We can easily forget (did fbb ever remember) that that railways were once a "Common Carrier".

The law was brought in during the 19th century. It obliged railway companies to carry any cargo offered to it at a nationally agreed charge, which was usually well below a rate necessary to make the operation profitable for the railways. The intention had been to stop railway companies "cherry picking" the most profitable freight whilst refusing to carry less profitable freight. This had been a necessary measure when railways had had an effective monopoly over land transport. But with road competition encroaching, it put the railways at a disadvantage, because they had to subsidise unprofitable freight operations with profitable ones, which drove up charges.

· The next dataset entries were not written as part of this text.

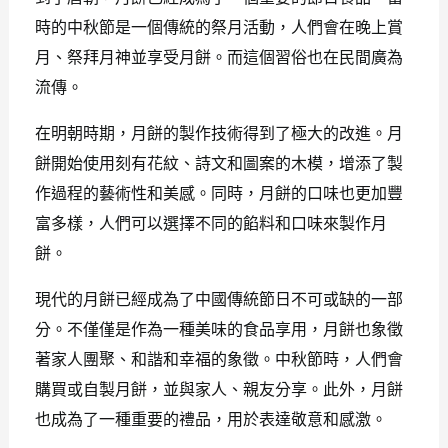
時的中秋節是一個傳統的祭月活動，人們會在晚上賞
月、祭拜月神並享受月餅。而這個習俗也在民間廣為
流傳。
在明朝時期，月餅的製作技術得到了極大的改進。月
餅開始使用刻有花紋、詩文和圖案的木模，增添了製
作過程的藝術性和美感。同時，月餅的口味也更加豐
富多樣，人們可以選擇不同的餡料和口味來製作月
餅。
現代的月餅已經成為了中國傳統節日不可或缺的一部
分。不僅僅是作為一種美味的食品享用，月餅也象徵
著家人團聚、和諧和幸福的象徵。中秋節時，人們會
購買或自製月餅，並與家人、親友分享。此外，月餅
也成為了一種重要的禮品，用於表達敬意和感激。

The Common Carrier requirement was not lifted until 1962!

Carrying heavy bulk loads was one of the railway companies' big earners, whereas transporting the odd bag of fertiliser to a rural station never was. The companies invested in specialised wagons, like the GNR 50 tonner above. Bricks were carried in such bogie monsters.

Likewise, big bogie wagons were popular with toy train owners. They looked impressive whizzing at ludicrously high scale speed round the traditional oval of track; and were great fun when they inevitably derailed on the tight curves or wonky points.

Oddly, for such a specialist vehicle, bogie brick wagons were produced by all three manufacturers in the 1950s.

The Trix version was the most crude ...
... with basic printed tinplate body and no underframe detail whatsoever.

Hornby Dublo's version was a bit better.
The printing was neater and there was an attempt to represent the underframe. If you wanted to buy this particular truck today, new and in its original box (dating from 1950) it would cost you £149. Wowsers!

So the young bloods of railway modelling were excited beyond measure when, in 1959, Triang advertised their brick wagon. 
The advert first appeared in the April 1959 Railway modeller ...

... an edition which fbb (then aged 14) remembers buying!

The truck sold at five shilling and nine pence (29p) empty and six shillings and eleven pence (35p) with brick load added. That would be about £5 and £7 now. fbb never bought one because it was a bit pricey and, being a bit of a model railway snob, he couldn't think why a huge brick wagon would appear on his small country branch line layout.
But it was a step-change in realism with moulded plastic body and a better representation of its undergear in cast metal. The model was produced in slightly different forms until 1973

And if you wanted one of these today, fbb's local model shop has a pre-owned couple at £8.50 each.
fbb might have considered buying one for old times sake, but the wheel flanges are too coarse for modern track and replacing the wheels would cost far more than the truck!

If you were still desperate for a brick wagon you could, however, buy a kit from Parkside Dundas ...
... at £11.30. But wheels and couplings are extra.

Around Peterborough, the Great Northern Railway served extensive brick works which supplied the London market. To give extra brake power to the heavy brick and coal trains from Peterborough, the GNR built in 1921, some 50 ton fully braked fitted wagons to carry bricks. A gross laden weight of over 60 tons would be a very effective brake. In 1930 the LNER built a further 25, it is this variation which is depicted in our kit.

No company produces a ready-to-run brick wagon today, but fbb guesses that, if they did, it would cost about £30.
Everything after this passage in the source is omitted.